Maestro Filipe Cunha, Artistic Director of the Philharmonic Orchestra of Braga, has been invited to conduct the Cuban National Symphony Orchestra, as announced today.

According to a statement sent by O MINHO, “he will be the first Portuguese conductor to conduct this orchestra in its entire history.”

In addition to this orchestra, the maestro will also work with the Lyceo Mozarteum de la Habana Symphony Orchestra.

The concerts will take place on 4 and 12 March 2023 at the National Theater of Cuba in Havana.

In the words of the maestro, quoted in the statement, “these will be very beautiful concerts with difficult but very complex pieces” and therefore he feels “very motivated”.

From the very beginning, Rachmaninoff’s Piano Concerto No. 2 will be performed by an Italian pianist (Luigi Borzillo), whom the maestro wants to bring to Portugal later this year.

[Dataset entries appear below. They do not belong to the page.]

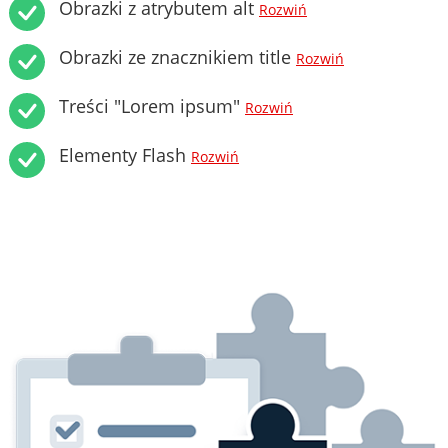
Obrazki z atrybutem alt
Rozwiń
Obrazki ze znacznikiem title
Rozwiń
Treści "Lorem ipsum"
Rozwiń
Elementy Flash
Rozwiń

In the same concert, Mendelshon’s First Symphony will be performed.

Then, at the second concert, in the company of the Mexican clarinetist Angel Zedillo, he will perform the Louis Sfora Concerto No. 2. In this concert, the maestro also conducts Tchaikovsky’s Fifth Symphony.

“This is an international recognition of my work. An invitation that I accept with humility and great responsibility. I was surprised to learn that I would be the first Portuguese member of the Cuban National Symphony Orchestra. This is a very great honor,” the maestro said in a statement.

“I take with me the name of the city of Braga and Portugal with all the responsibility that goes with it, and I hope to do a good job there, leaving a good image and putting on great concerts. These will be very special concerts because, in addition to performing pieces that I love, especially Rachmaninov and Tchaikovsky, I will be directing two wonderful soloists who are also my friends. It will be very beautiful,” concludes Filipe Cunha.